My motives for showing up at The Chuck on Saturday were pretty selfish. I’d love to see this stretch of the river, just a couple of minutes from the Holiday Inn, become a productive trout fishery.



Thanks to the Colorado Division of Wildlife and the determined efforts of the Yampa Valley Fly Fishers, it is well on its way. Through their Yampa Valley Stream Improvement Charitable Trust, and using matching funds generated by the annual Golf Trout Tournament, the Fly Fishers have pulled off the first two-thirds of a three-phase project enhancing the health of the river upstream and downstream of the bridge.

The Fly Fishers’ Dan Picaro said the city of Steamboat, Yampa Valley Community Foundation and Steamboat Ski & Resort Corp. all contributed. Routt County came through in a big way with thousands of cubic yards of fill dirt, Picaro added. And individual donors contributed thousands of dollars to the work.



Steamboat-based DOW fisheries biologist Billy Atkinson has been a tireless advocate for the work being done at The Chuck.

During a few hours at The Chuck on Saturday, we got to plant willows, reseed disturbed areas, work on a soft-surface trail and get hundreds of little pieces of straw down our sweatshirts.

The hard work already had been completed during the course of the preceding two summers. Heavy equipment was used to move a sharp bend in the river into its abandoned historic channel. That difficult task was undertaken to solve a severe erosion problem. Elsewhere, a pair of cross-channel boulder structures were put in place and eight more boulder veins were installed, all to create healthier channels in the river.

Atkinson knows better than anyone that the combination of voracious nonnative northern pike and poor river structure has left this stretch of the Yampa nearly devoid of trout.

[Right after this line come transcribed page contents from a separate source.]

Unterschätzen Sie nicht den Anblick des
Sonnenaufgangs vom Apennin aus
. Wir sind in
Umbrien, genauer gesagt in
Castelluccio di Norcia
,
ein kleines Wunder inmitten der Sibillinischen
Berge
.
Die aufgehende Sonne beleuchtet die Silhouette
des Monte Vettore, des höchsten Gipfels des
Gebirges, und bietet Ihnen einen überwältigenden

Almost exactly four years have passed since I had the opportunity to accompany Atkinson and a crew of volunteers as they used electro-shocking equipment to take a census of the fish in this stretch of the Yampa.

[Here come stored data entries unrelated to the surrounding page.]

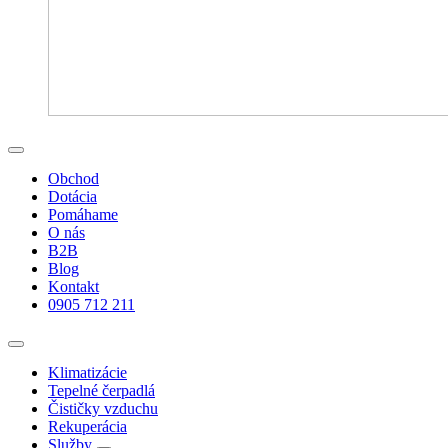
Obchod
Dotácia
Pomáhame
O nás
B2B
Blog
Kontakt
0905 712 211
Klimatizácie
Tepelné čerpadlá
Čističky vzduchu
Rekuperácia
Služby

After two passes over an 800-foot stretch of water, they collected one large rainbow trout, a nice brown and a handful of small trout. There were four or five large white suckers, a couple of well-fed mature pike and a lot of skinny hammer handle pike.

With the new improvements in place, the stage is set for Atkinson to begin stocking wary brown trout, whirling disease-resistant Hofer rainbows and willing cutthroat trout to this public fishery.

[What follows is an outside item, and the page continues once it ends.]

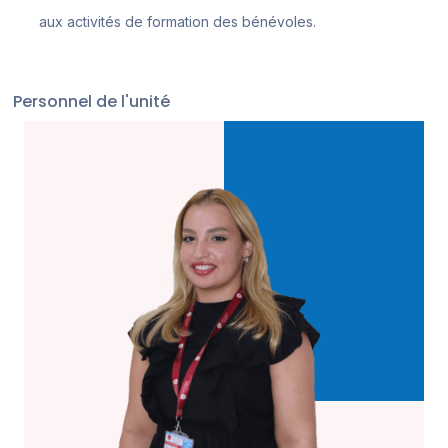
aux activités de formation des bénévoles.
Personnel de l'unité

Establishing trout populations in The Chuck will be helped along by the fact that the river no longer is hospitable to pike.

Someday in the future, if they aren’t worn out, the Fly Fishers will tackle phase three of the project. It entails a longer stretch of river downstream toward town.

“The bottom line is that everything we do is done for the good of the river and the riparian zone,” Picaro said.

And in a couple of years, it will be a wonderful close-in fishing destination.

I’m going to wade into deep water and predict that within fewer than 15 years, area youngsters will be able to ride bikes along new extensions of the Yampa River Core Trail either to go fishing at The Chuck or golfing at Haymaker. And they’ll be able to do that without ever riding along a major highway.

Hats off to all the committed individuals who did the heavy lifting and are making it happen.